Hermanos y hermanas de Tepoztlán: Nosotros, sacerdotes de la diócesis de Cuernavaca, hemos seguido, con atención de pastores y en contacto solidario con su párroco Filiberto González, el proceso de defender su tierra y la búsqueda de caminos para asegurar su identidad como pueblo por medio de su ayuntamiento libre y popular.
Nuestra experiencia pastoral de acompañar a nuestras respectivas comunidades nos va enseñando a respetar los esfuerzos legítimos de los pueblos por organizarse de acuerdo con sus valores y tradiciones, que contribuyen a un avance comunitario en la sociedad y en la Iglesia.
De modo especial ahora que ustedes han sufrido una más de tantas agresiones injustas por parte de quienes se dicen defensores de la tranquilidad y la paz en el estado, queremos manifestarles nuestro apoyo y nuestro interés porque su lucha sea signo que grite a los oídos de la sociedad morelense.

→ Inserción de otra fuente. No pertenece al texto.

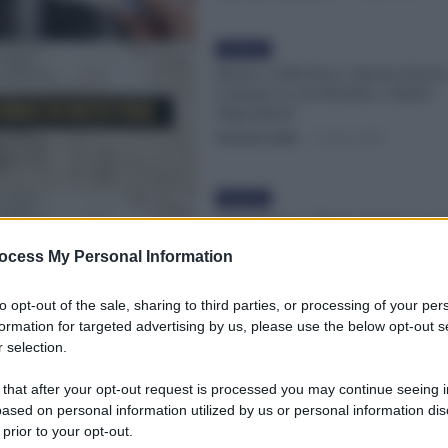
Evidenza
Bonus 2.000 Euro, Questo Error
Comune Lo Fa Perdere a Molti
Dipendenti
Veronica Cellai
-
25 Aprile 2026
Evidenza
28 Febbraio, Ultimo Giorno per 
Dipendenti: Ecco Cosa Inviare S
ocess My Personal Information
all’INPS
Veronica Cellai
-
23 Febbraio 2026
to opt-out of the sale, sharing to third parties, or processing of your per
formation for targeted advertising by us, please use the below opt-out s
 selection.
Evidenza
Bonus Affitto 2025: i 5.000 eur
 that after your opt-out request is processed you may continue seeing i
Spesi Vanno Persi
ased on personal information utilized by us or personal information dis
Michele Antenucci
-
6 Giugno 2025
 prior to your opt-out.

Hablamos como pastores que reconocemos la Resurrección de Cristo –aconteciendo precisamente en estos procesos dolorosos de sufrimiento por causas justas y nobles, como son la defensa de la tierra ante empresas que, al socaire de que buscan el beneficio del pueblo, tienen como interés fundamental el lucro desmedido– y el derecho a la organización propia, autónoma y corresponsable, de cada pueblo, con dimensiones nacionales y continentales.
Pedimos a nuestro Dios, Señor de la Historia, que del sufrimiento de ustedes, como pueblo con dignidad y amor a su tierra, se digne a sacar frutos de Resurrección en la conciencia de gobernantes y demás instituciones.
Como agentes de pastoral, le pedimos que nos haga a nosotros suficientemente sensibles, decididos y obedientes para encontrar ahora, en los esfuerzos de ustedes y, siempre, en los de las comunidades con las que tratamos de identificarnos, signos del llamado de nuestro Dios a seguir su propio ejemplo de compromiso en los procesos de liberación de su pueblo (Exodo 3, 7-12).
Reciban, pues, nuestra solidaridad de hermanos en esta su actitud evangélica que hace de ustedes gente no sólo capaz de resistir, sino de revertir las agresiones hacia el establecimiento de caminos y mecanismos de construcción de una paz según los criterios de Cristo y de la sabiduría de su pueblo. Gracias por su ejemplo de resistencia evangélica, no privativa, gracias a Dios, sino peculiar de todos los pueblos de Morelos, con los que, repetimos, queremos identificarnos estrechamente.
En Cristo, que resucita en su pueblo, los saludamos:
Sacerdotes Anastacio Serafín, Conrado Ramírez, Rómulo Ortega, Jesús Angel Garcidueñas, Julio Tinoco, Rogelio Orozco, Felipe Cejudo, Angel Sánchez, Rafael Figueroa, Julio Torres, Marcelo Domínguez, Diego Sánchez, Juan Guerrero, Enrique Morfín, Carlos Peralta, Enedino Mirón, Pedro Madera, José Luis Alvarez, Raúl Ocampo, Federico Contreras, Carlos Valentino, Cristóbal Alvarez, Pablo Guerrero, Victorino Aranda y José Luis Calvillo (responsable de la publicación).
Apartado postal 1236
Cuernavaca, Morelos 62000 (12 39 87).